10.37 Introducing Template Variables
20180721 A reference to the original dataset can be created
using a template (or generic) variable. The new variable will be called
ds
(short for dataset).
Both ds
and weatherAUS
will now reference the same
dataset within the computer’s memory. As we modify ds
those modifications will only affect the data referenced by
ds
. Effectively, an extra copy of the dataset in the
computer’s memory will start to grow as we change the data from its
original form. R avoids making copies of datasets unnecessarily and
so a simple assignment does not create a new copy. As modifications
are made to one or the other copy of a dataset then extra
memory will be used to store the columns that
differ between the datasets.
From here on we no longer refer to the dataset as weather
but as ds
. This allows the following analyses and
processing to be rather generic—turning the R code into a
template and so requiring only minor modification when used
with a different dataset assigned into ds
.
Often we will find that we can simply load a different dataset into
memory, store it as ds
and the remaining steps of our
analyses and processing will essentially work unchanged.

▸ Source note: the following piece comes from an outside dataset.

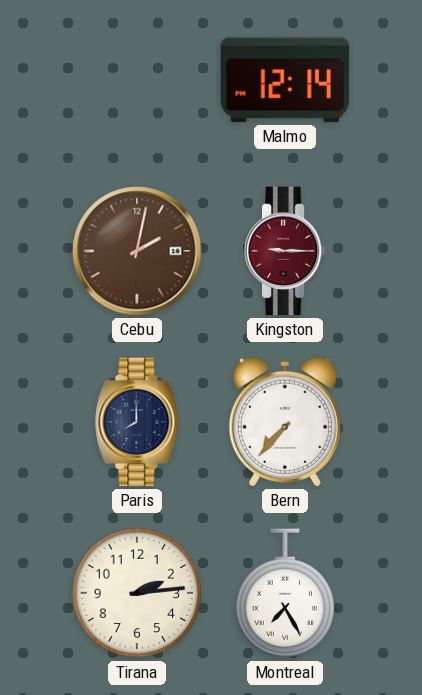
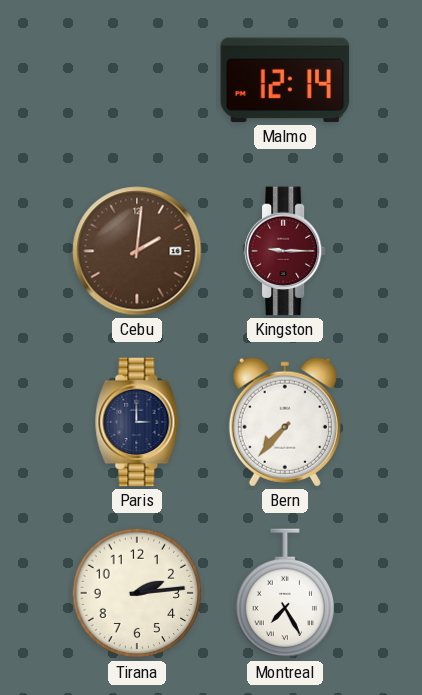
Cebu: 2:02 -> 2:01
Paris: 8:00 -> 3:00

The first few steps of our template are then captured as creating the reference to the dataset and presenting our initial view of the dataset.
# Prepare for a templated analysis and processing.
dsname <- "weatherAUS"
ds <- get(dsname)
ds %<>% clean_names(numerals="right")
glimpse(ds)
## Rows: 226,868
## Columns: 24
## $ date <date> 2008-12-01, 2008-12-02, 2008-12-03, 2008-12-04, 2008-…
## $ location <chr> "Albury", "Albury", "Albury", "Albury", "Albury", "Alb…
## $ min_temp <dbl> 13.4, 7.4, 12.9, 9.2, 17.5, 14.6, 14.3, 7.7, 9.7, 13.1…
## $ max_temp <dbl> 22.9, 25.1, 25.7, 28.0, 32.3, 29.7, 25.0, 26.7, 31.9, …
## $ rainfall <dbl> 0.6, 0.0, 0.0, 0.0, 1.0, 0.2, 0.0, 0.0, 0.0, 1.4, 0.0,…
## $ evaporation <dbl> NA, NA, NA, NA, NA, NA, NA, NA, NA, NA, NA, NA, NA, NA…
## $ sunshine <dbl> NA, NA, NA, NA, NA, NA, NA, NA, NA, NA, NA, NA, NA, NA…
## $ wind_gust_dir <ord> W, WNW, WSW, NE, W, WNW, W, W, NNW, W, N, NNE, W, SW, …
## $ wind_gust_speed <dbl> 44, 44, 46, 24, 41, 56, 50, 35, 80, 28, 30, 31, 61, 44…
## $ wind_dir_9am <ord> W, NNW, W, SE, ENE, W, SW, SSE, SE, S, SSE, NE, NNW, W…
## $ wind_dir_3pm <ord> WNW, WSW, WSW, E, NW, W, W, W, NW, SSE, ESE, ENE, NNW,…
## $ wind_speed_9am <dbl> 20, 4, 19, 11, 7, 19, 20, 6, 7, 15, 17, 15, 28, 24, 4,…
## $ wind_speed_3pm <dbl> 24, 22, 26, 9, 20, 24, 24, 17, 28, 11, 6, 13, 28, 20, …
## $ humidity_9am <int> 71, 44, 38, 45, 82, 55, 49, 48, 42, 58, 48, 89, 76, 65…
## $ humidity_3pm <int> 22, 25, 30, 16, 33, 23, 19, 19, 9, 27, 22, 91, 93, 43,…
## $ pressure_9am <dbl> 1007.7, 1010.6, 1007.6, 1017.6, 1010.8, 1009.2, 1009.6…
## $ pressure_3pm <dbl> 1007.1, 1007.8, 1008.7, 1012.8, 1006.0, 1005.4, 1008.2…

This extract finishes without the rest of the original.